Report all lines from the entries below in which "Crédito" appears.

(Saved entries)
☆ ☆ ☆ ☆ ☆ ☆ ☆
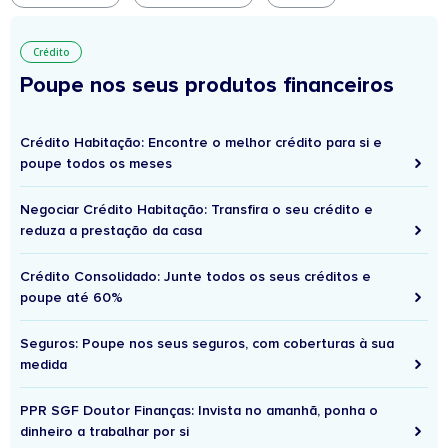
Crédito
Poupe nos seus produtos financeiros
Crédito Habitação: Encontre o melhor crédito para si e
poupe todos os meses
Negociar Crédito Habitação: Transfira o seu crédito e
reduza a prestação da casa
Crédito Consolidado: Junte todos os seus créditos e
poupe até 60%
Seguros: Poupe nos seus seguros, com coberturas à sua
medida
PPR SGF Doutor Finanças: Invista no amanhã, ponha o
dinheiro a trabalhar por si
☆ ☆ ☆ ☆ ☆ ☆ ☆
■ **Task answer**
Crédito
Crédito Habitação: Encontre o melhor crédito para si e
Negociar Crédito Habitação: Transfira o seu crédito e
Crédito Consolidado: Junte todos os seus créditos e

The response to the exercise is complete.